Using ggplot2 you can add together two geom_point's and make them transparent using the alpha parameter. ggplot2 als adds up transparency, and I think this is what you want. This should work, although I haven't run this.
dat = data.frame(x = runif(1000), y = runif(1000), cat = rep(c("A","B"), each = 500))
ggplot(aes(x = x, y = y, color = cat), data = dat) + geom_point(alpha = 0.3)
ggplot2 is awesome!
This is an example of calculating and drawing a convex hull:
library(automap)
library(ggplot2)
library(plyr)
loadMeuse()
theme_set(theme_bw())
meuse = as.data.frame(meuse)
chull_per_soil = ddply(meuse, .(soil),
function(sub) sub[chull(sub$x, sub$y),c("x","y")])
ggplot(aes(x = x, y = y), data = meuse) +
geom_point(aes(size = log(zinc), color = ffreq)) +
geom_polygon(aes(color = soil), data = chull_per_soil, fill = NA) +
coord_equal()
which leads to the following illustration:
You could first export the two data sets as bitmap images, re-import them, add transparency:
library(grid)
N <- 1e7 # Warning: slow
d <- data.frame(x1=rnorm(N),
x2=rnorm(N, 0.8, 0.9),
y=rnorm(N, 0.8, 0.2),
z=rnorm(N, 0.2, 0.4))
v <- with(d, dataViewport(c(x1,x2),c(y, z)))
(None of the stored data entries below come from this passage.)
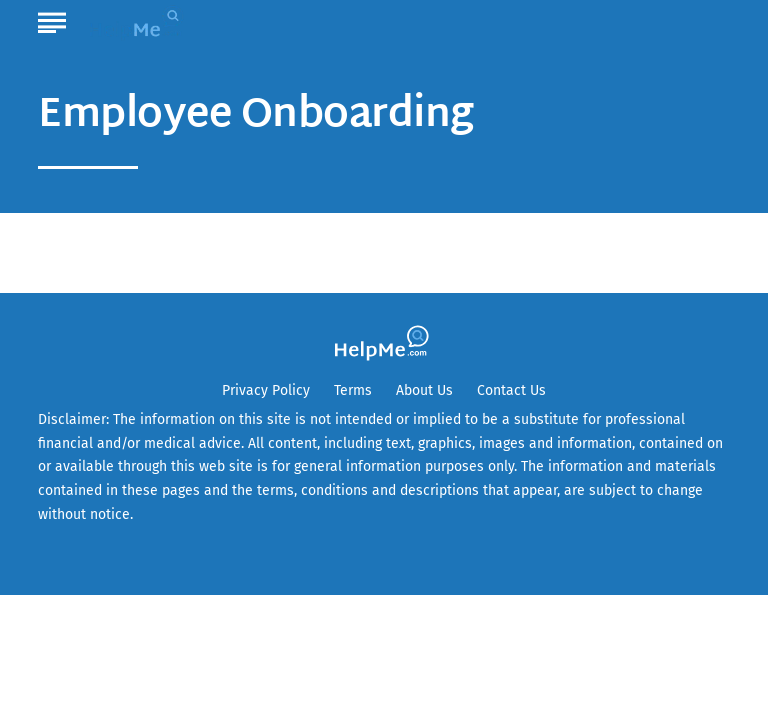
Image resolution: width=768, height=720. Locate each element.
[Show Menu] (51, 19)
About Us (424, 390)
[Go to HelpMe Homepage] (139, 21)
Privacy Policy (266, 390)
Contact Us (511, 390)
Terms (353, 390)
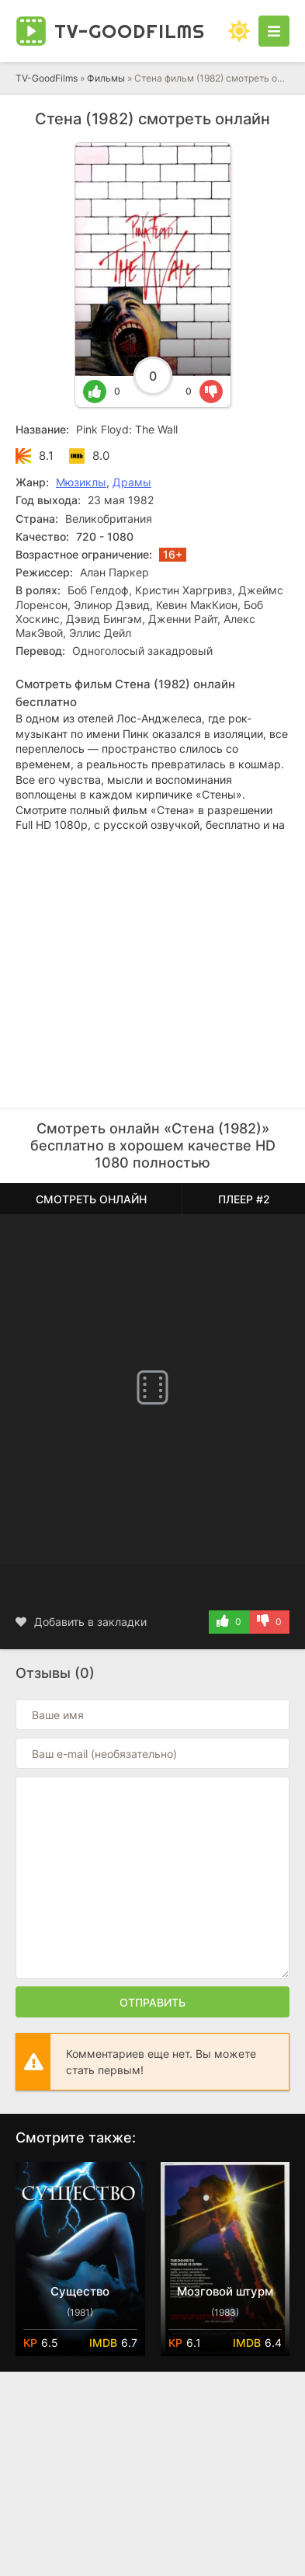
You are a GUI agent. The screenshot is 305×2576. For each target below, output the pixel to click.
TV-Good (129, 31)
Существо (79, 2291)
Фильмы (106, 78)
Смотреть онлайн (91, 1199)
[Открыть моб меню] (273, 31)
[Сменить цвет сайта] (239, 31)
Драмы (132, 482)
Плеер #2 (244, 1199)
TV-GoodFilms (47, 78)
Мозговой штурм (225, 2291)
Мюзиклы (81, 482)
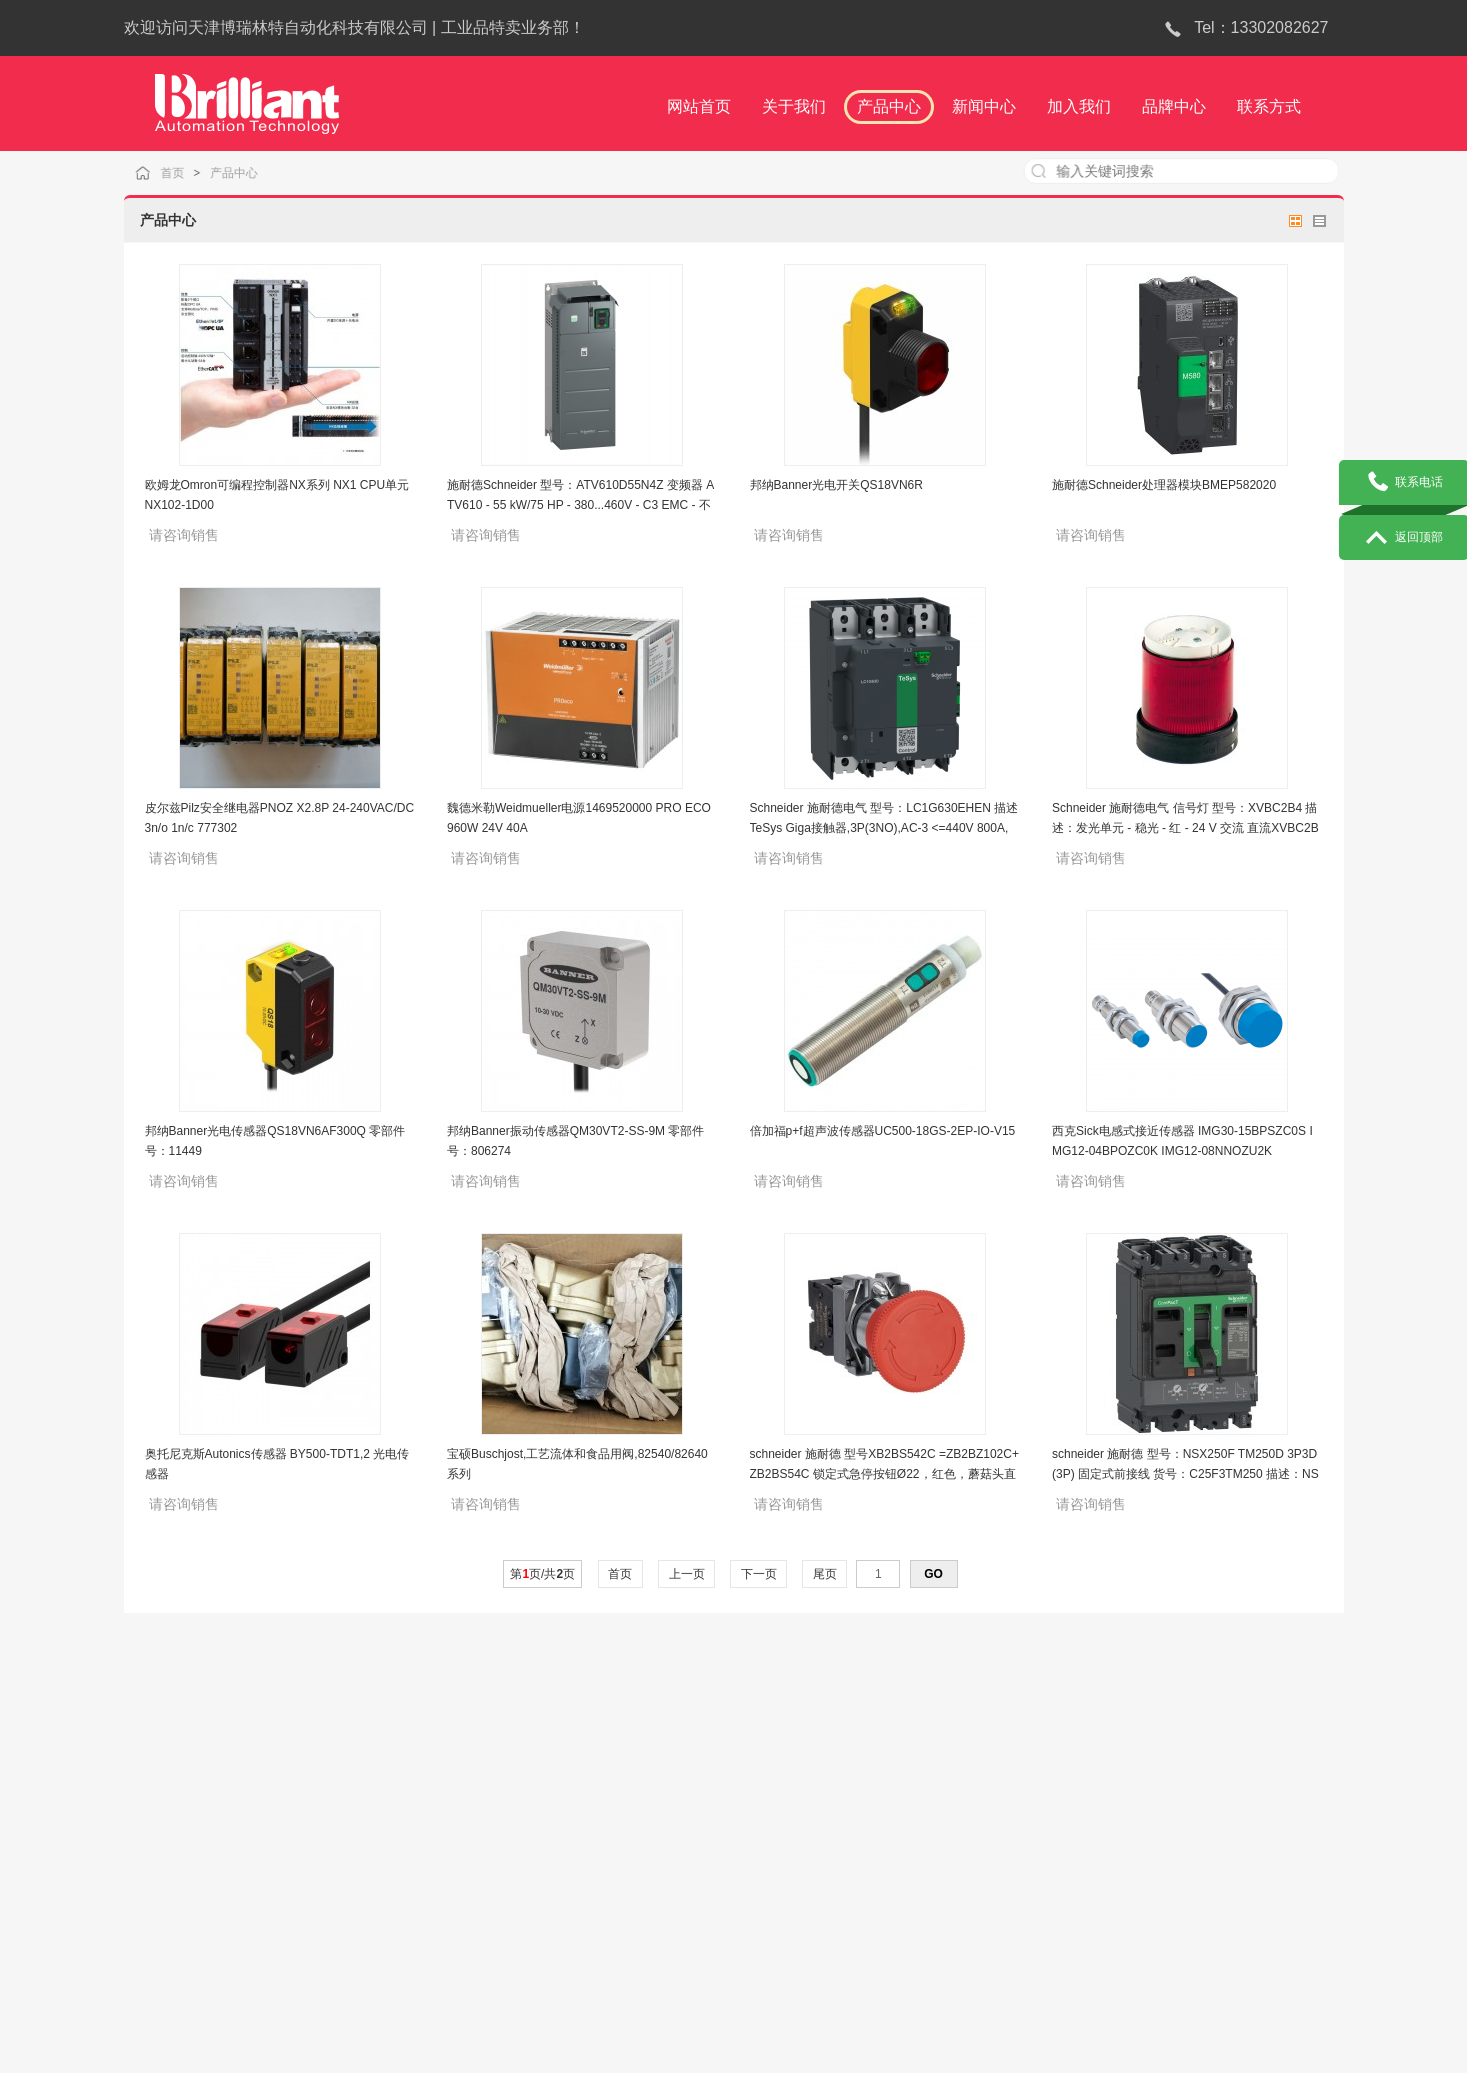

png("layer1.png", bg="transparent")
with(d, grid.points(x1,y, vp=v,default="native",pch=".",gp=gpar(col="blue")))
dev.off()
png("layer2.png", bg="transparent")
with(d, grid.points(x2,z, vp=v,default="native",pch=".",gp=gpar(col="red")))
dev.off()
library(png)
i1 <- readPNG("layer1.png", native=FALSE)
i2 <- readPNG("layer2.png", native=FALSE)
ghostize <- function(r, alpha=0.5)
matrix(adjustcolor(rgb(r[,,1],r[,,2],r[,,3],r[,,4]), alpha.f=alpha), nrow=dim(r)[1])
grid.newpage()
grid.rect(gp=gpar(fill="white"))
grid.raster(ghostize(i1))
grid.raster(ghostize(i2))
you can add these as layers in, say, ggplot2.
Use the transparency capability of color descriptions. You can define a color as a sequence of four 2-byte words: muddy <- "#888888FF" . The first three pairs set the RGB colors (00 to FF); the final pair sets the transparency level.
AFAIK, your best option with Matlab is to just make your own plot function. The scatter plot points unfortunately do not yet have a transparency attribute so you cannot affect it. However, if you create, say, most crudely, a bunch of loops which draw many tiny circles, you can then easily give them an alpha value and obtain a transparent set of data points.